Metadata-Version: 2.1
Name: kaldialign
Version: 0.7.1
Summary: Kaldi alignment methods wrapped into Python
Home-page: https://github.com/pzelasko/kaldialign
Author: Piotr Żelasko
Author-email: pzelasko@jhu.edu
License: Apache licensed, as found in the LICENSE file
Keywords: natural language processing,speech recognition,machine learning
Classifier: Programming Language :: Python :: 3.6
Classifier: Programming Language :: Python :: 3.7
Classifier: Programming Language :: Python :: 3.8
Classifier: Programming Language :: Python :: 3.9
Classifier: Development Status :: 3 - Alpha
Classifier: Intended Audience :: Developers
Classifier: License :: OSI Approved :: Apache Software License
Classifier: Operating System :: OS Independent
Classifier: Topic :: Software Development :: Libraries :: Python Modules
Classifier: Topic :: Text Processing :: Linguistic
Classifier: Topic :: Scientific/Engineering :: Artificial Intelligence
Classifier: Topic :: Scientific/Engineering :: Mathematics
Description-Content-Type: text/markdown
License-File: LICENSE

# kaldialign

A small package that exposes edit distance computation functions from [Kaldi](https://github.com/kaldi-asr/kaldi).
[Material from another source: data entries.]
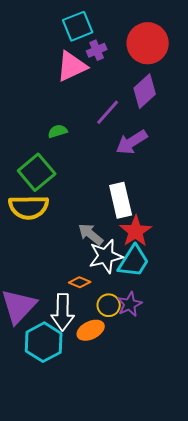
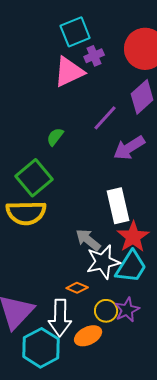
green semicircle: (58, 131) -> (55, 137), turned -36

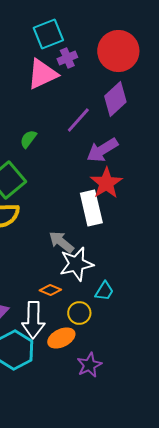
red star: (133, 237) -> (106, 183), moved
cyan trapezoid: (131, 267) -> (104, 291), moved, size x0.6
purple star: (127, 310) -> (89, 365), moved

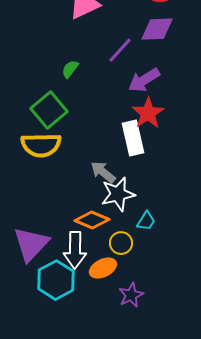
purple diamond: (115, 99) -> (157, 29), turned 40
orange diamond: (50, 290) -> (92, 220), size x1.6

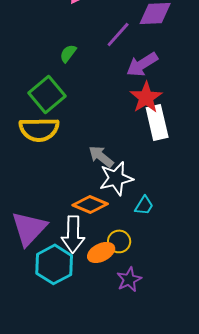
white rectangle: (133, 138) -> (157, 122), moved
yellow circle: (121, 243) -> (119, 241), moved

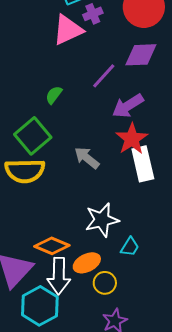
gray arrow: (101, 156) -> (87, 158), moved
orange diamond: (90, 204) -> (52, 246), moved
orange ellipse: (101, 252) -> (87, 263), moved

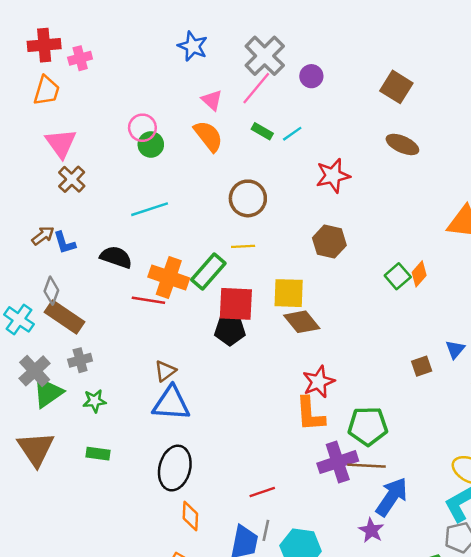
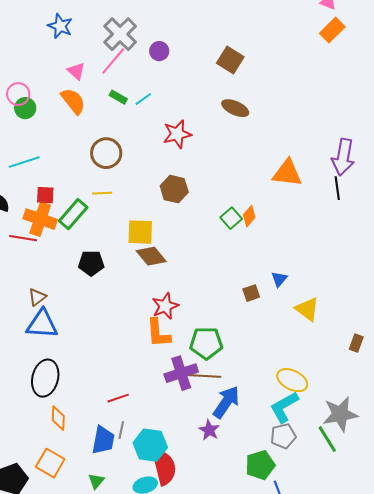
red square: (236, 304) -> (45, 195), moved, size x0.6

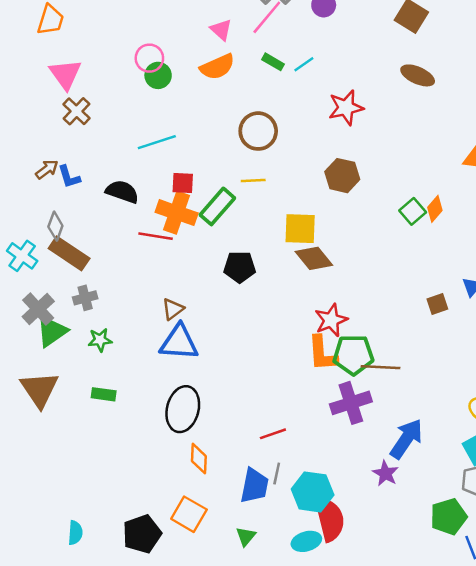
orange semicircle: (73, 101) -> (217, 67), turned 104
green pentagon: (206, 343) -> (353, 355), moved
brown line: (205, 376) -> (381, 367), moved

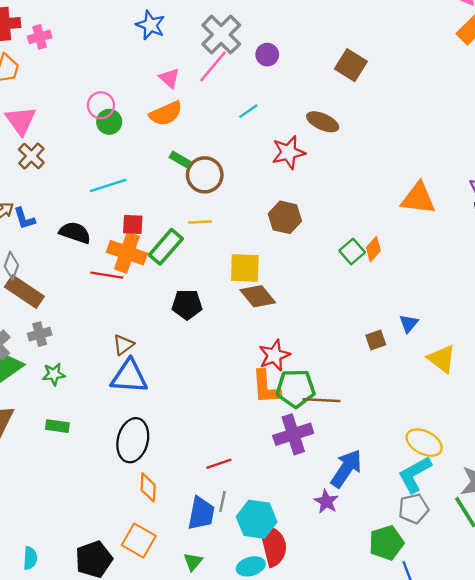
green rectangle: (273, 62) -> (180, 160), moved
brown ellipse: (418, 75) -> (323, 122), moved

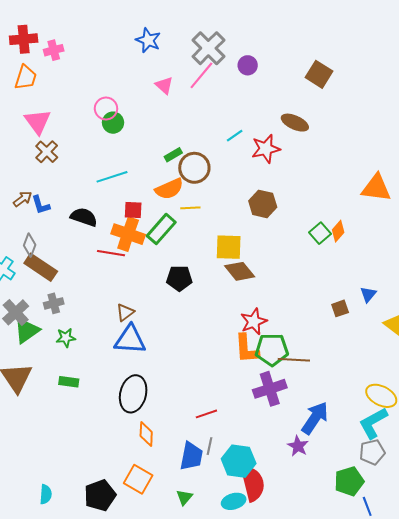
cyan line: (248, 111) -> (235, 136), moved
orange semicircle: (166, 114) -> (169, 189), moved
green rectangle: (180, 160) -> (173, 155), turned -60

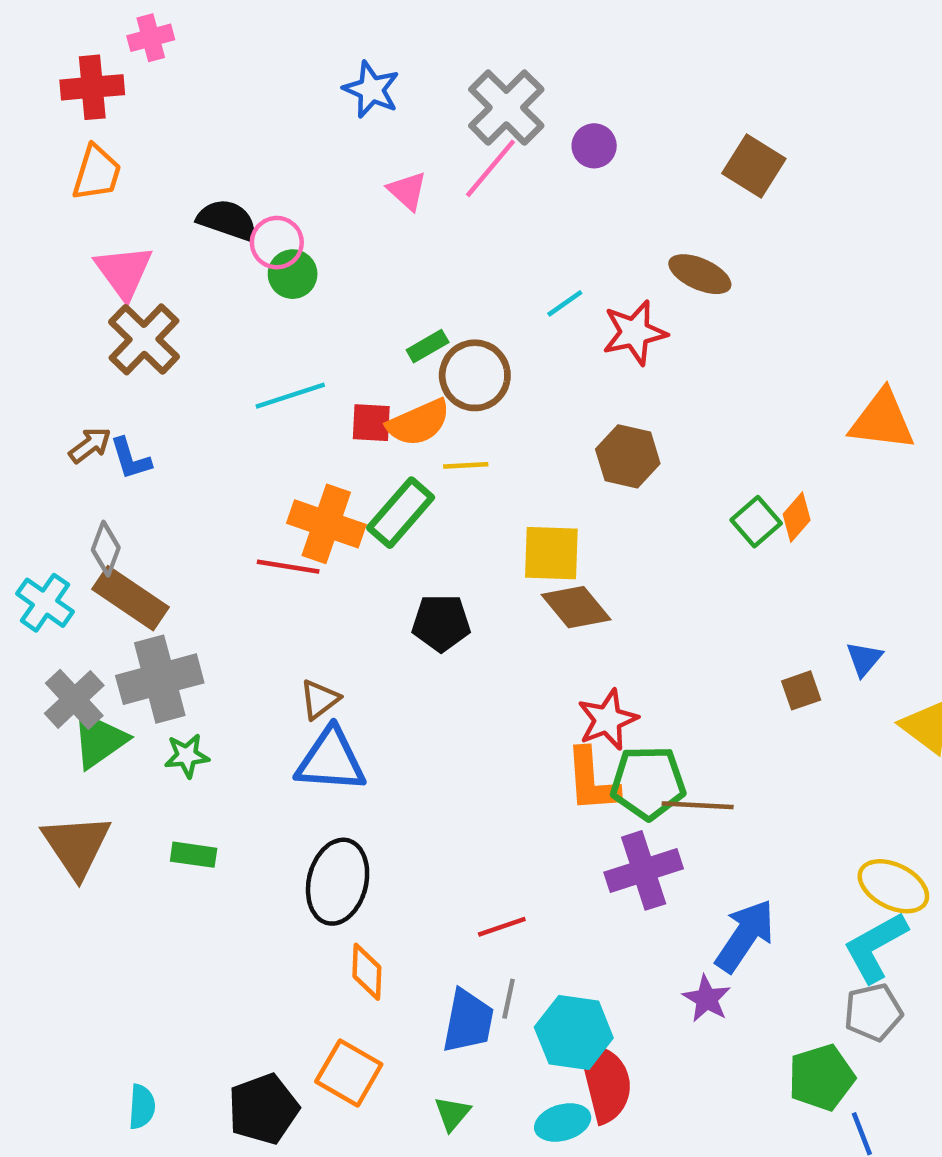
pink cross: (54, 50) -> (151, 38), moved
brown cross: (47, 152) -> (144, 339), size x1.4
red square: (133, 210) -> (371, 423), moved
black semicircle: (84, 217) -> (227, 220), moved
gray cross: (54, 303) -> (160, 679), size x1.8

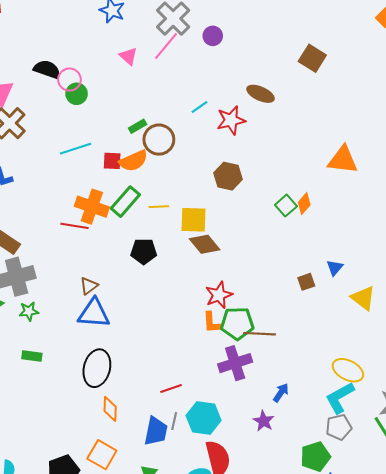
brown square: (754, 166) -> (312, 58), moved
yellow line: (466, 465) -> (159, 207), moved
orange L-shape: (592, 780) -> (212, 322), size x0.7
blue arrow: (745, 936) -> (281, 393), size x0.6
cyan hexagon: (574, 1032) -> (204, 418), moved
It uses the original Kaldi code and wraps it using pybind11.

## Installation

```bash
conda install -c kaldialign kaldialign
```

or

```bash
pip install --verbose kaldialign
```

or

```bash
pip install --verbose -U git+https://github.com/pzelasko/kaldialign.git
```

or

```bash
git clone https://github.com/pzelasko/kaldialign.git
cd kaldialign
python3 -m pip install --verbose .
```

## Examples

- `align(seq1, seq2, epsilon)` - used to obtain the alignment between two string sequences. `epsilon` should be a null symbol (indicating deletion/insertion) that doesn't exist in either sequence.

```python
from kaldialign import align

EPS = '*'
a = ['a', 'b', 'c']
b = ['a', 's', 'x', 'c']
ali = align(a, b, EPS)
assert ali == [('a', 'a'), ('b', 's'), (EPS, 'x'), ('c', 'c')]
```

- `edit_distance(seq1, seq2)` - used to obtain the total edit distance, as well as the number of insertions, deletions and substitutions.

```python
from kaldialign import edit_distance

a = ['a', 'b', 'c']
b = ['a', 's', 'x', 'c']
results = edit_distance(a, b)
assert results == {
    'ins': 1,
    'del': 0,
    'sub': 1,
    'total': 2
}
```

- For both of the above examples, you can pass `sclite_mode=True` to compute WER or alignments
based on SCLITE style weights, i.e., insertion/deletion cost 3 and substitution cost 4.

## Motivation

The need for this arised from the fact that practically all implementations of the Levenshtein distance have slight differences, making it impossible to use a different scoring tool than Kaldi and get the same error rate results. This package copies code from Kaldi directly and wraps it using Cython, avoiding the issue altogether.